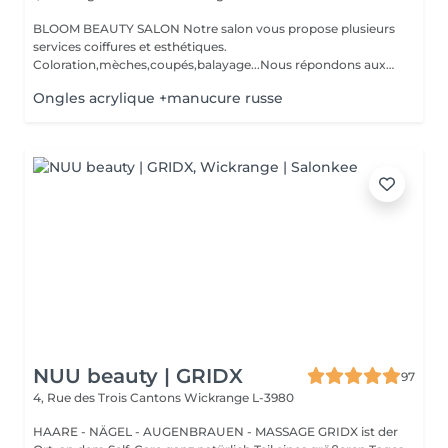
BLOOM BEAUTY SALON Notre salon vous propose plusieurs
services coiffures et esthétiques.
Coloration,mèches,coupés,balayage...Nous répondons aux
beso...
Ongles acrylique +manucure russe
NUU beauty | GRIDX
97
4, Rue des Trois Cantons
Wickrange L-3980
HAARE - NÄGEL - AUGENBRAUEN - MASSAGE GRIDX ist der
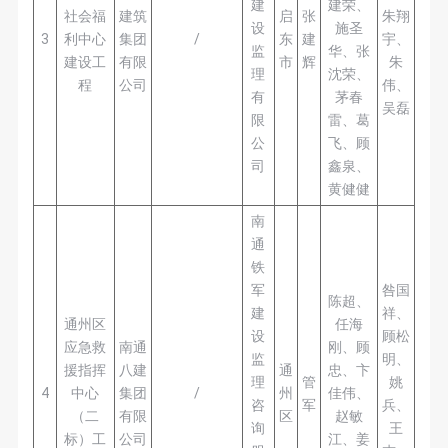
建
建荣、
社会福
建筑
启
张
朱翔
设
施圣
3
利中心
集团
/
东
建
宇、
监
华、张
建设工
有限
市
辉
朱
理
沈荣、
程
公司
伟、
有
茅春
吴磊
限
雷、葛
公
飞、顾
司
鑫泉、
黄健健
南
通
铁
军
咎国
陈超、
建
祥、
通州区
任海
设
顾松
应急救
南通
刚、顾
监
明、
援指挥
八建
通
忠、卞
理
管
姚
4
中心
集团
/
州
佳伟、
咨
军
兵、
（二
有限
区
赵敏
询
王
标）工
公司
江、姜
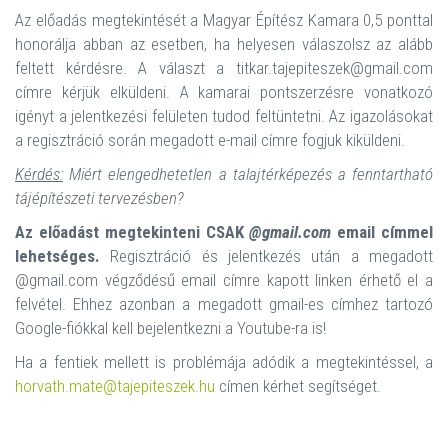
Az előadás megtekintését a Magyar Építész Kamara 0,5 ponttal
honorálja abban az esetben, ha helyesen válaszolsz az alább
feltett kérdésre. A választ a titkar.tajepiteszek@gmail.com
címre kérjük elküldeni. A kamarai pontszerzésre vonatkozó
igényt a jelentkezési felületen tudod feltüntetni. Az igazolásokat
a regisztráció során megadott e-mail címre fogjuk kiküldeni.
Kérdés:
Miért elengedhetetlen a talajtérképezés a fenntartható
tájépítészeti tervezésben?
Az előadást megtekinteni CSAK
@gmail.com
email címmel
lehetséges.
Regisztráció és jelentkezés után a megadott
@gmail.com végződésű email címre kapott linken érhető el a
felvétel. Ehhez azonban a megadott gmail-es címhez tartozó
Google-fiókkal kell bejelentkezni a Youtube-ra is!
Ha a fentiek mellett is problémája adódik a megtekintéssel, a
horvath.mate@tajepiteszek.hu
címen kérhet segítséget.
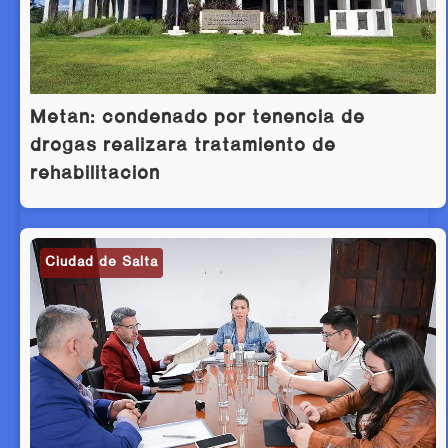
Metán: condenado por tenencia de
drogas realizará tratamiento de
rehabilitación
Ciudad de Salta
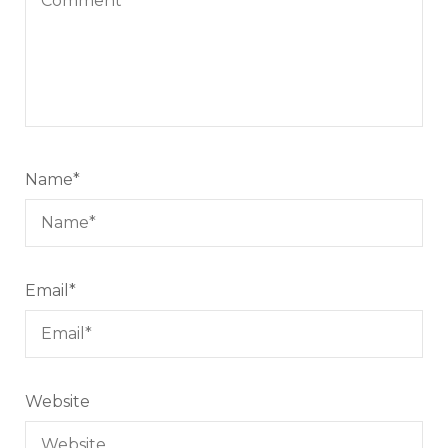
Name
*
Email
*
Website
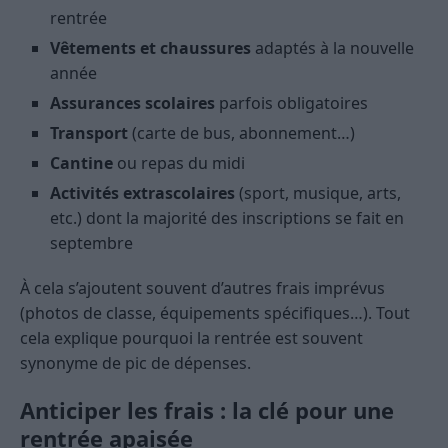
rentrée
Vêtements et chaussures
adaptés à la nouvelle
année
Assurances scolaires
parfois obligatoires
Transport
(carte de bus, abonnement…)
Cantine
ou repas du midi
Activités extrascolaires
(sport, musique, arts,
etc.) dont la majorité des inscriptions se fait en
septembre
À cela s’ajoutent souvent d’autres frais imprévus
(photos de classe, équipements spécifiques…). Tout
cela explique pourquoi la rentrée est souvent
synonyme de pic de dépenses.
Anticiper les frais : la clé pour une
rentrée apaisée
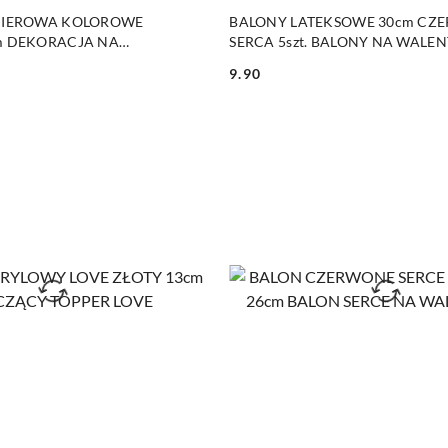
DO KOSZYKA
DO KOSZYKA
PIEROWA KOLOROWE
BALONY LATEKSOWE 30cm CZ
m DEKORACJA NA
SERCA 5szt. BALONY NA WALE
9.90
Cena:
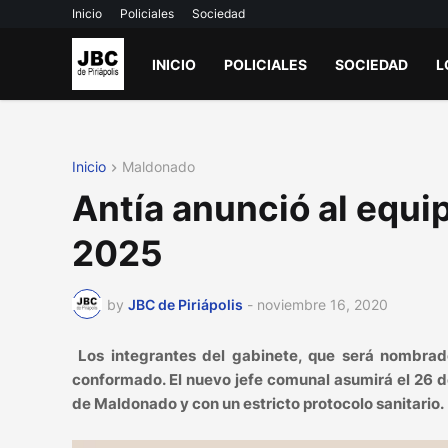
Inicio
Policiales
Sociedad
INICIO
POLICIALES
SOCIEDAD
L
Inicio
Maldonado
Antía anunció al equi
2025
by
JBC de Piriápolis
-
noviembre 16, 2020
Los integrantes del gabinete, que será nombrado
conformado. El nuevo jefe comunal asumirá el 26 d
de Maldonado y con un estricto protocolo sanitario.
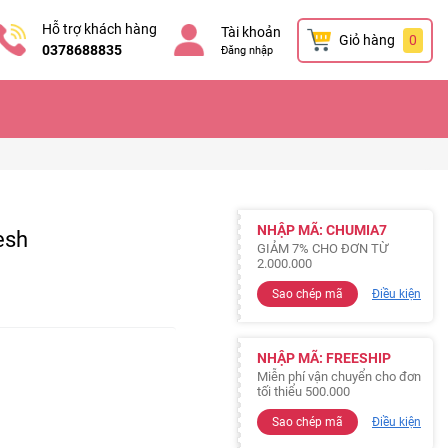
Hỗ trợ khách hàng
Tài khoản
Giỏ hàng
0
0378688835
Đăng nhập
NHẬP MÃ: CHUMIA7
esh
GIẢM 7% CHO ĐƠN TỪ
2.000.000
Sao chép mã
Điều kiện
NHẬP MÃ: FREESHIP
Miễn phí vận chuyển cho đơn
tối thiểu 500.000
Sao chép mã
Điều kiện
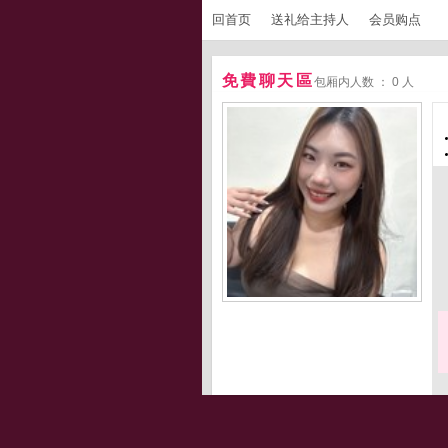
回首页
送礼给主持人
会员购点
免費聊天區
包厢内人数 ： 0 人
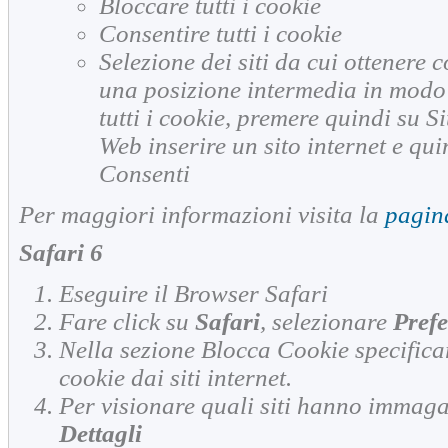
Bloccare tutti i cookie
Consentire tutti i cookie
Selezione dei siti da cui ottenere c
una posizione intermedia in modo
tutti i cookie, premere quindi su Si
Web inserire un sito internet e qu
Consenti
Per maggiori informazioni visita la
pagin
Safari 6
Eseguire il Browser Safari
Fare click su
Safari
, selezionare
Pref
Nella sezione
Blocca Cookie
specifica
cookie dai siti internet.
Per visionare quali siti hanno immagaz
Dettagli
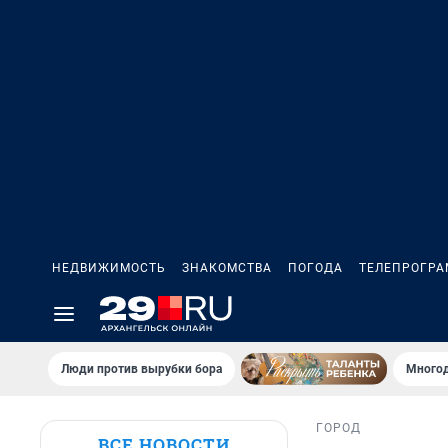
НЕДВИЖИМОСТЬ
ЗНАКОМСТВА
ПОГОДА
ТЕЛЕПРОГР
Люди против вырубки бора
Многод
ГОРОД
ВСЕ НОВОСТИ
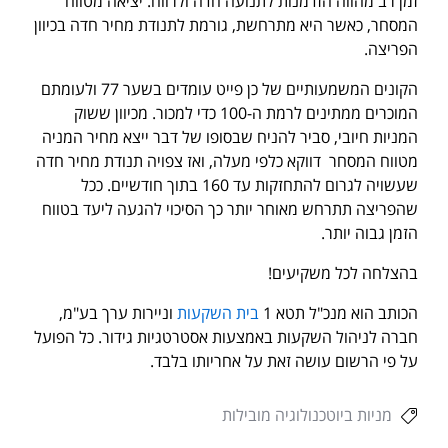
זמן רב מהווה הזדמנות לתנועה חדה ולרווח. יציאה מטווח
המסחר, כאשר היא מתרחשת, גורמת לתנודת מחיר חדה בכיוון
הפריצה.
הקונים המשמעותיים של כן פייט עומדים בשער 77 ולעומתם
המוכרים ממתינים לרמת ה-100 כדי למכור. מכיוון ששוק
המניות חיובי, סביר להניח שבסופו של דבר ייצא מחיר המניה
מטווח המסחר דווקא כלפי מעלה, ואז צפויה תנודת מחיר חדה
שעשויה לגרום להתחזקות עד 160 בתוך חודשיים. ככל
שהפריצה תתרחש מאוחר יותר כך הסיכוי להגעה ליעד בטווח
הזמן גבוה יותר.
בהצלחה לכל משקיעים!
הכותב הוא מנכ"ל תטא 1
בית השקעות
וניירות ערך בע"מ,
חברה לניהול השקעות באמצעות אסטרטגיות גידור. כל הפועל
על פי הרשום עושה זאת על אחריותו בלבד.
מניות ביוטכנולוגיה מובילות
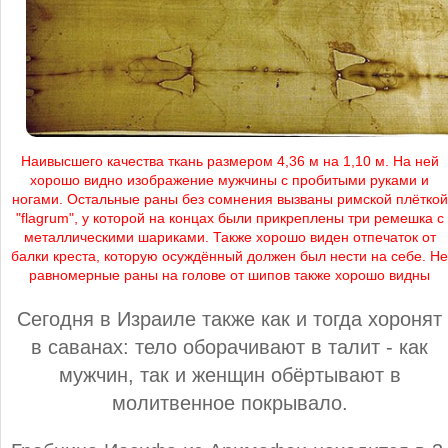
Наивысшего качества ткань размером 4,36 м на 1,10 м. На ней
хорошо видно изображение мужчины с пробитыми руками и
ногами. Остальные раны без сомнения вызваны римской плёткой
"flagrum", у которой на концах были прикреплены три ремешка с
металлическими шариками. Также хорошо виден отпечаток от
балки креста, которую осуждённый должен был нести на себе. Не
равномерные раны на голове от шипов также хорошо видны
Сегодня в Израиле также как и тогда хоронят
в саванах: тело оборачивают в талит - как
мужчин, так и женщин обёртывают в
молитвенное покрывало.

TASK DESCRIPTION: Each record must be repeated verbatim, and no picture may appear in the copy.

ANSWER FOR THIS EXERCISE:
BLOOM BEAUTY SALON Notre salon vous propose plusieurs
services coiffures et esthétiques.
Coloration,mèches,coupés,balayage...Nous répondons aux
beso...
Ongles acrylique +manucure russe
NUU beauty | GRIDX
97
4, Rue des Trois Cantons
Wickrange L-3980
HAARE - NÄGEL - AUGENBRAUEN - MASSAGE GRIDX ist der
建
建荣、
社会福
建筑
启
张
朱翔
设
施圣
3
利中心
集团
/
东
建
宇、
监
华、张
建设工
有限
市
辉
朱
理
沈荣、
程
公司
伟、
有
茅春
吴磊
限
雷、葛
公
飞、顾
司
鑫泉、
黄健健
南
通
铁
军
咎国
陈超、
建
祥、
通州区
任海
设
顾松
应急救
南通
刚、顾
监
明、
援指挥
八建
通
忠、卞
理
管
姚
4
中心
集团
/
州
佳伟、
咨
军
兵、
（二
有限
区
赵敏
询
王
标）工
公司
江、姜
Az előadás megtekintését a Magyar Építész Kamara 0,5 ponttal
honorálja abban az esetben, ha helyesen válaszolsz az alább
feltett kérdésre. A választ a titkar.tajepiteszek@gmail.com
címre kérjük elküldeni. A kamarai pontszerzésre vonatkozó
igényt a jelentkezési felületen tudod feltüntetni. Az igazolásokat
a regisztráció során megadott e-mail címre fogjuk kiküldeni.
Kérdés:
Miért elengedhetetlen a talajtérképezés a fenntartható
tájépítészeti tervezésben?
Az előadást megtekinteni CSAK
@gmail.com
email címmel
lehetséges.
Regisztráció és jelentkezés után a megadott
@gmail.com végződésű email címre kapott linken érhető el a
felvétel. Ehhez azonban a megadott gmail-es címhez tartozó
Google-fiókkal kell bejelentkezni a Youtube-ra is!
Ha a fentiek mellett is problémája adódik a megtekintéssel, a
horvath.mate@tajepiteszek.hu
címen kérhet segítséget.
Metán: condenado por tenencia de
drogas realizará tratamiento de
rehabilitación
Ciudad de Salta
Name
*
Email
*
Website
rentrée
Vêtements et chaussures
adaptés à la nouvelle
année
Assurances scolaires
parfois obligatoires
Transport
(carte de bus, abonnement…)
Cantine
ou repas du midi
Activités extrascolaires
(sport, musique, arts,
etc.) dont la majorité des inscriptions se fait en
septembre
À cela s’ajoutent souvent d’autres frais imprévus
(photos de classe, équipements spécifiques…). Tout
cela explique pourquoi la rentrée est souvent
synonyme de pic de dépenses.
Anticiper les frais : la clé pour une
rentrée apaisée
DO KOSZYKA
DO KOSZYKA
PIEROWA KOLOROWE
BALONY LATEKSOWE 30cm CZ
m DEKORACJA NA
SERCA 5szt. BALONY NA WALE
9.90
Cena:
Inicio
Policiales
Sociedad
INICIO
POLICIALES
SOCIEDAD
L
Inicio
Maldonado
Antía anunció al equi
2025
by
JBC de Piriápolis
-
noviembre 16, 2020
Los integrantes del gabinete, que será nombrado
conformado. El nuevo jefe comunal asumirá el 26 d
de Maldonado y con un estricto protocolo sanitario.
Hỗ trợ khách hàng
Tài khoản
Giỏ hàng
0
0378688835
Đăng nhập
NHẬP MÃ: CHUMIA7
esh
GIẢM 7% CHO ĐƠN TỪ
2.000.000
Sao chép mã
Điều kiện
NHẬP MÃ: FREESHIP
Miễn phí vận chuyển cho đơn
tối thiểu 500.000
Sao chép mã
Điều kiện
回首页
送礼给主持人
会员购点
免費聊天區
包厢内人数 ： 0 人
Bloccare tutti i cookie
Consentire tutti i cookie
Selezione dei siti da cui ottenere c
una posizione intermedia in modo
tutti i cookie, premere quindi su Si
Web inserire un sito internet e qu
Consenti
Per maggiori informazioni visita la
pagin
Safari 6
Eseguire il Browser Safari
Fare click su
Safari
, selezionare
Pref
Nella sezione
Blocca Cookie
specifica
cookie dai siti internet.
Per visionare quali siti hanno immagaz
Dettagli
НЕДВИЖИМОСТЬ
ЗНАКОМСТВА
ПОГОДА
ТЕЛЕПРОГР
Люди против вырубки бора
Многод
ГОРОД
ВСЕ НОВОСТИ
זמן רב מהווה הזדמנות לתנועה חדה ולרווח. יציאה מטווח
המסחר, כאשר היא מתרחשת, גורמת לתנודת מחיר חדה בכיוון
הפריצה.
הקונים המשמעותיים של כן פייט עומדים בשער 77 ולעומתם
המוכרים ממתינים לרמת ה-100 כדי למכור. מכיוון ששוק
המניות חיובי, סביר להניח שבסופו של דבר ייצא מחיר המניה
מטווח המסחר דווקא כלפי מעלה, ואז צפויה תנודת מחיר חדה
שעשויה לגרום להתחזקות עד 160 בתוך חודשיים. ככל
שהפריצה תתרחש מאוחר יותר כך הסיכוי להגעה ליעד בטווח
הזמן גבוה יותר.
בהצלחה לכל משקיעים!
הכותב הוא מנכ"ל תטא 1
בית השקעות
וניירות ערך בע"מ,
חברה לניהול השקעות באמצעות אסטרטגיות גידור. כל הפועל
על פי הרשום עושה זאת על אחריותו בלבד.
מניות ביוטכנולוגיה מובילות
Наивысшего качества ткань размером 4,36 м на 1,10 м. На ней
хорошо видно изображение мужчины с пробитыми руками и
ногами. Остальные раны без сомнения вызваны римской плёткой
"flagrum", у которой на концах были прикреплены три ремешка с
металлическими шариками. Также хорошо виден отпечаток от
балки креста, которую осуждённый должен был нести на себе. Не
равномерные раны на голове от шипов также хорошо видны
Сегодня в Израиле также как и тогда хоронят
в саванах: тело оборачивают в талит - как
мужчин, так и женщин обёртывают в
молитвенное покрывало.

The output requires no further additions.